Carol eyed her with worry or anger or both, and Madge felt a fresh rush of satisfaction. That clinched it. She wouldn’t drink the rest of that water. In fact, she wished she had the energy to run another lap around her neighborhood. That would really piss Carol off.
“How are the girls doing?” her stepmother finally asked, retreating back to her magazine at the table with dead eyes.
Several weeks ago, Madge had overheard Carol whispering with her father that if she could just get Madge to open up to her that maybe she’d stop being so angry all the time. Classic Carol: she believed
she
could solve anything. What her stepmother didn’t understand—would never understand—was that Madge wanted to be angry. She needed the anger.
As long as she was angry, she didn’t have time to wallow in grief. She didn’t have time to think about the empty room next to hers or the way her sister’s flip-flops were still tucked under Madge’s bed in exactly the same position she’d left them more than four weeks ago.
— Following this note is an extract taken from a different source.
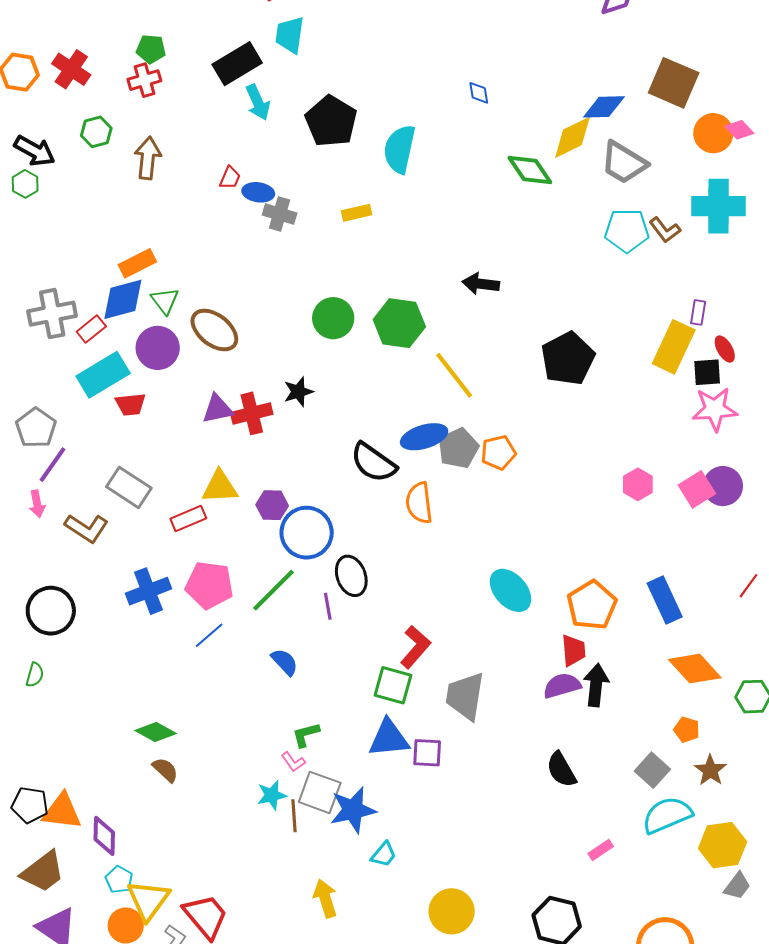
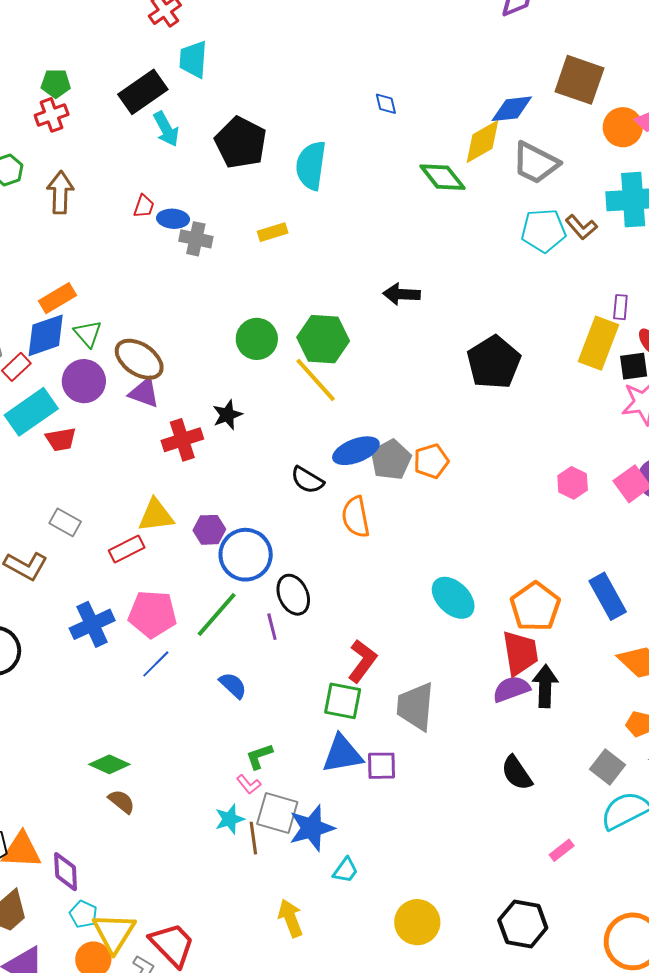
yellow line: (454, 375) -> (316, 380), moved
purple triangle: (218, 409) -> (144, 393), moved, turned 36
black semicircle: (373, 463) -> (307, 480), size x0.7
gray rectangle: (129, 487) -> (65, 522), size x0.7
red trapezoid: (573, 650) -> (520, 653), size x1.4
Only now, she couldn’t help but think about Willa, because Carol was sitting in her chair. She’d claimed it without explanation since Willa’s death, like it had never been anyone else’s. Something about the sight of her stepmother’s bony ass in that chair set Madge’s blood on fire. Carol usually had a magazine or a book, but Madge knew she wasn’t reading the pages. She’d watch as the shell of a woman stared into space, the same page displayed in front of her day after day after day. In her dead daughter’s spot at the table.
“Madge? I asked you a question.” Carol didn’t look up from the unread page. She sounded more like an annoyed babysitter than a stepmother, which pretty much summed up their entire relationship.
Instead of responding, Madge took a tin from the counter drawer and placed a mint delicately in her mouth. First she flattened the mint on her tongue. Then she twirled it once to the left, twice to the right, and flattened once again. She continued this rhythm as she shut the lid with a satisfying click. It was her post-Willa routine. Anytime she started to feel like she might lose it, she put a mint in her mouth. The reason was simple: they reminded her of Willa’s funeral. Carol and her father had practically force-fed them to her the entire time she stood in the ridiculous receiving line at her sister’s wake. To Madge, the round little peppermints tasted of tears and strangers’ hugs and her sister’s ashes all rolled into one. Whenever she needed a reminder of what she was doing or why she had to keep going, she’d pop one
in her mouth. Nothing like the taste of death to light a fire under your ass.